The Permissive Lifestyle of Linux
All you wanted to know about file permissions
(but felt too powerless to ask!)
If you're a computer user not many years removed from cutting your adult teeth, the concept of “permission” in Unix/Linux operating systems is possibly darkened by the memory of such indignities as having to raise your hand to ask if you may temporarily absent yourself from indoctrination in order to void your bladder in a specialized room.
Chill, dogg! In the Linux Lifestyle, “permission” is all about security, power, and being in the driver's seat. It's part of the bling you get for free with a real OS! It means never having to go “Oops! I think I screwed my system. . .” Well, almost never in the course of ordinary computing. . .if you try hard enough, you can break anything, I suppose.
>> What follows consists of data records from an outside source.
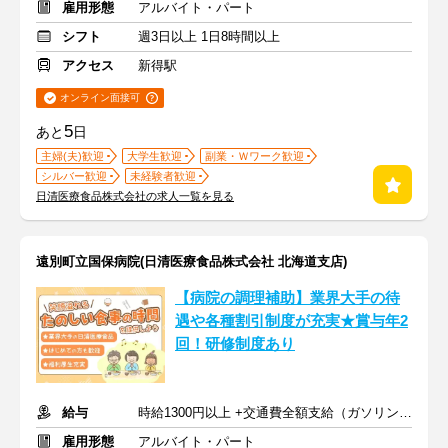
雇用形態
アルバイト・パート
シフト
週3日以上 1日8時間以上
アクセス
新得駅
オンライン面接可
5
あと
日
主婦(夫)歓迎
大学生歓迎
副業・Ｗワーク歓迎
シルバー歓迎
未経験者歓迎
日清医療食品株式会社の求人一覧を見る
遠別町立国保病院(日清医療食品株式会社 北海道支店)
【病院の調理補助】業界大手の待
遇や各種割引制度が充実★賞与年2
回！研修制度あり
給与
時給1300円以上 +交通費全額支給（ガソリン代も支給）
雇用形態
アルバイト・パート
But user permissions allow you to do whatever you want with your stuff without the risk of wrecking the data of other users or the risk of wrecking the operating system!
Everything is a file
In Linux there is a basic concept: functional ownership of files. And in Linux, everything is a file. Some files belong to you as a user, some belong to other users [if your computer has other users] and some belong to the operating system. Before we can adequately understand why permissions are important, we need to understand the different types of files that exist, and how they are used.
Let's get an overview of the different types of files.
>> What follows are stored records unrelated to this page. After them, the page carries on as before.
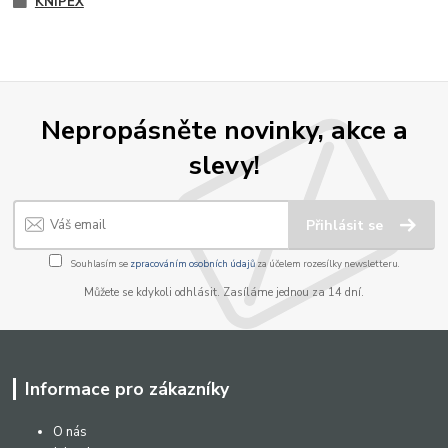
KNIPEX
Nepropásněte novinky, akce a
slevy!
Přihlásit se
Souhlasím se
zpracováním osobních údajů
za účelem rozesílky newsletteru.
Můžete se kdykoli odhlásit. Zasíláme jednou za 14 dní.
Informace pro zákazníky
O nás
The Seven Unix/Linux File Types
Let's explore the seven different classes of files in Linux. Just as ownership in Linux is functional, files are grouped into classes by function. Each class of file has a different symbol when listed, and some have a few alternate names. Below is a table with the symbol, the type of file, it's use, and the alternate name or names for that file type.
— = file: A “plain vanilla” file such as text, image, audio or video data, or an executable program or script. They sometimes [but not always] have a 3 or 4 letter suffix [or extension] that gives a clue as to what the file does, or with what program it is associated.
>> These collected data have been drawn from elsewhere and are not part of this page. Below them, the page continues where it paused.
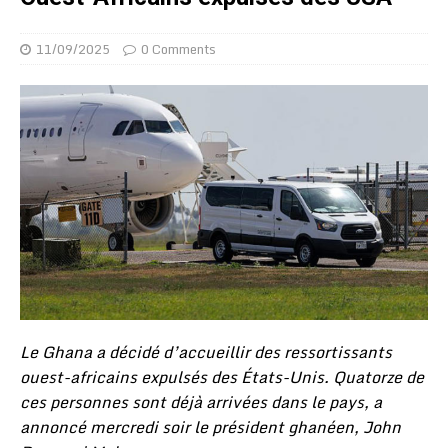
11/09/2025
0 Comments
Le Ghana a décidé d’accueillir des ressortissants
ouest-africains expulsés des États-Unis. Quatorze de
ces personnes sont déjà arrivées dans le pays, a
annoncé mercredi soir le président ghanéen, John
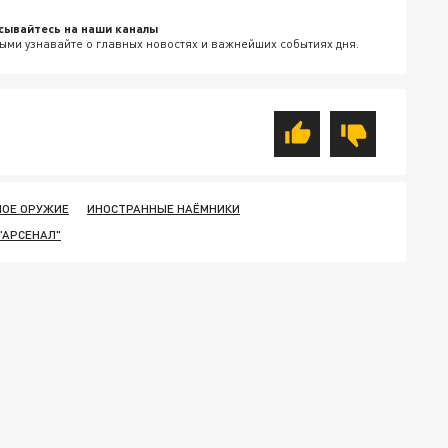
сывайтесь на наши каналы
ыми узнавайте о главных новостях и важнейших событиях дня.
ОЕ ОРУЖИЕ
ИНОСТРАННЫЕ НАЁМНИКИ
"АРСЕНАЛ"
d = directory: An index to other files. —AKA folder.
l = link: An index pointing to just one other file. —AKA symbolic link, symlink, soft link.
c = character special file: A node for data transmitted one character at a time, a serial stream of data; typically a serial device: keyboard, mouse, USB port, virtual terminal... —AKA character device.
b = block special file: data transmission or storage node for a block of data[a specified number of bits/bytes as a single unit] A block special file is typically a random access device or parallel device like a CD-ROM or HDD. —AKA block device, device node
p = pipe: Pipes connect the output of one Unix process to the input of another. This is fine if both processes are living in the same parent process space, started by the same user. But there are circumstances where the communicating processes must use named pipes. One such circumstance is that the processes have to be executed under different user names and permissions. —AKA named pipe, FIFO
s = socket: A socket is a special file used for inter-process communication. These allow communication between two processes running on the same machine. In addition to sending data, processes can send file descriptors across a Unix domain socket connection using the sendmsg() and recvmsg() system calls. —AKA Unix domain socket [UDS], inter-procedure call socket [IPC socket]
The “Ordinary” File
The ordinary file is familiar. It's a text document, a picture, a multimedia recording: some kind of discrete data object containing information that has been digitized for storage and retreval. That definition is good enough for our purposes for now —with one exception.
A program or a script is also an ordinary file: one that gives the computer instructions to do things. Unlike a file with primarily human-readable content, the program file has primarily machine-readable content. The users are not interested in reading it, but in executing it. So we already see the three main interactions we can have with a file: we can read it, write it or execute it. In Unix/Linux shorthand: “r w x”.
Unix/Linux Directories
“In Linux, everything is a file.” For example: a directory is just a file that is an index to other files.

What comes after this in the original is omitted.